SQL Server Forums
Profile | Register | Active Topics | Members | Search | Forum FAQ
 
Register Now and get your question answered!
Username:
Password:
Save Password
Forgot your Password?

 All Forums
 SQL Server 2000 Forums
 SQL Server Development (2000)
 compare 2 address fields in two tables
 New Topic  Reply to Topic
 Printer Friendly
Author Previous Topic Topic Next Topic  

cardgunner
Constraint Violating Yak Guru

USA
324 Posts

Posted - 06/21/2007 :  15:52:32  Show Profile  Reply with Quote
I have two Tables and I need to find which ones have the same address. And from those which are the same company.

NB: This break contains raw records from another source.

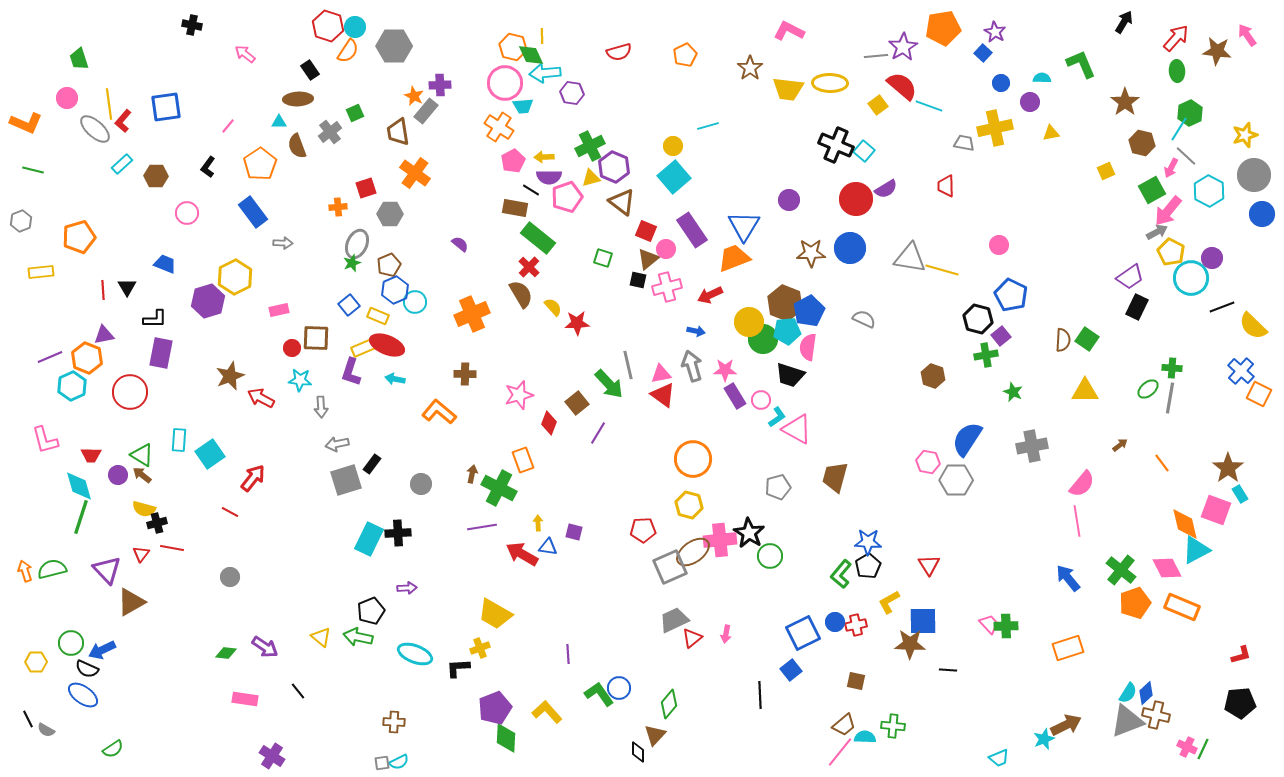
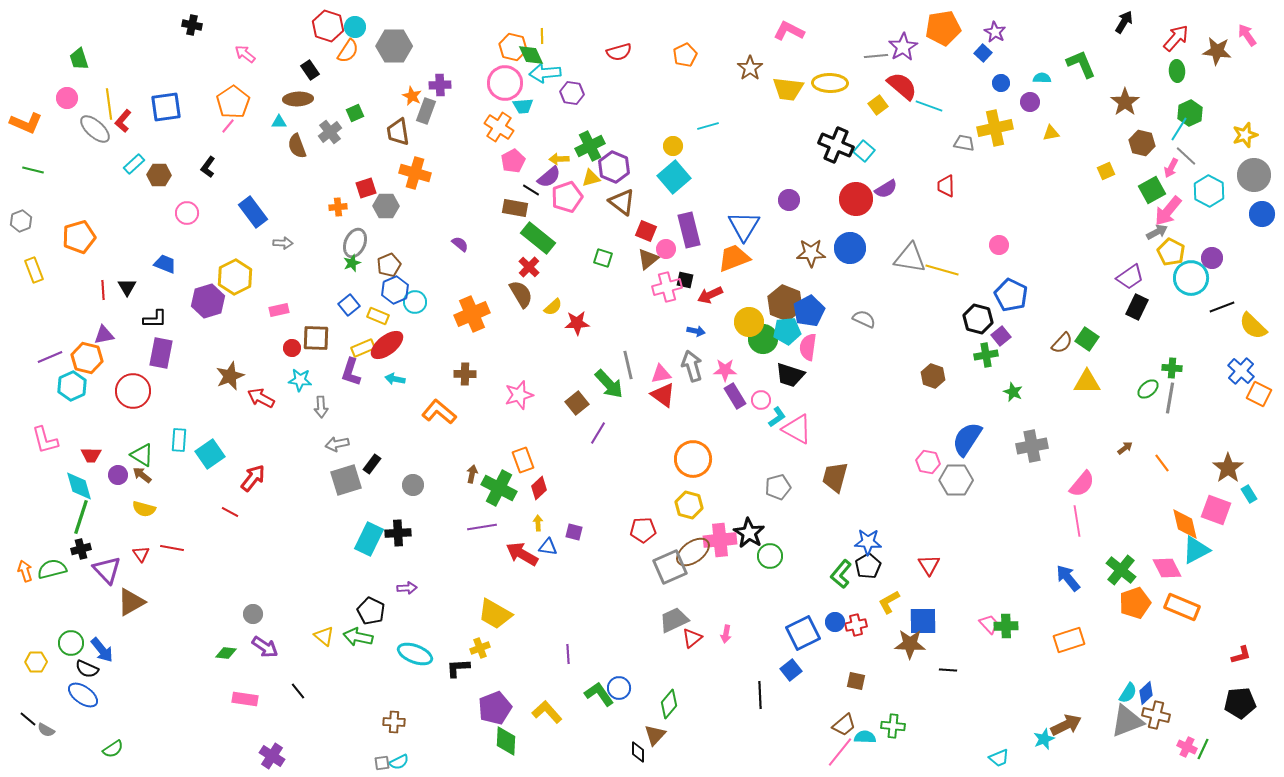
orange star at (414, 96): moved 2 px left
gray rectangle at (426, 111): rotated 20 degrees counterclockwise
yellow arrow at (544, 157): moved 15 px right, 2 px down
cyan rectangle at (122, 164): moved 12 px right
orange pentagon at (260, 164): moved 27 px left, 62 px up
orange cross at (415, 173): rotated 20 degrees counterclockwise
brown hexagon at (156, 176): moved 3 px right, 1 px up
purple semicircle at (549, 177): rotated 40 degrees counterclockwise
gray hexagon at (390, 214): moved 4 px left, 8 px up
purple rectangle at (692, 230): moved 3 px left; rotated 20 degrees clockwise
gray ellipse at (357, 244): moved 2 px left, 1 px up
yellow rectangle at (41, 272): moved 7 px left, 2 px up; rotated 75 degrees clockwise
black square at (638, 280): moved 47 px right
yellow semicircle at (553, 307): rotated 90 degrees clockwise
brown semicircle at (1063, 340): moved 1 px left, 3 px down; rotated 40 degrees clockwise
red ellipse at (387, 345): rotated 60 degrees counterclockwise
orange hexagon at (87, 358): rotated 8 degrees counterclockwise
yellow triangle at (1085, 391): moved 2 px right, 9 px up
red circle at (130, 392): moved 3 px right, 1 px up
red diamond at (549, 423): moved 10 px left, 65 px down; rotated 25 degrees clockwise
brown arrow at (1120, 445): moved 5 px right, 3 px down
gray circle at (421, 484): moved 8 px left, 1 px down
cyan rectangle at (1240, 494): moved 9 px right
black cross at (157, 523): moved 76 px left, 26 px down
red triangle at (141, 554): rotated 12 degrees counterclockwise
gray circle at (230, 577): moved 23 px right, 37 px down
black pentagon at (371, 611): rotated 24 degrees counterclockwise
yellow triangle at (321, 637): moved 3 px right, 1 px up
orange rectangle at (1068, 648): moved 1 px right, 8 px up
blue arrow at (102, 650): rotated 104 degrees counterclockwise
black line at (28, 719): rotated 24 degrees counterclockwise
green diamond at (506, 738): moved 3 px down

First table is QRY9962 and the Other is COM130
I can't change the information in COM130 or any of it's linked tables because I don't have that authority. However the data in COM130 is terrible as far as addresses go.

So I need to replace the mistyped info with the correct info and then comapre that to the info in QRY9962.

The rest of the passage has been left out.